What to do> What you hand back must match the records word for word, with no pictures.

Extracted data>
===============

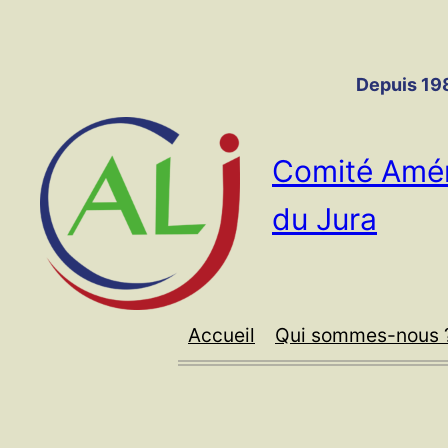
Panneau de gestion des cookies
Aller
au
contenu
Depuis 198
Comité Amér
du Jura
Accueil
Qui sommes-nous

===============

Response to the exercise>
Panneau de gestion des cookies
Aller
au
contenu
Depuis 198
Comité Amér
du Jura
Accueil
Qui sommes-nous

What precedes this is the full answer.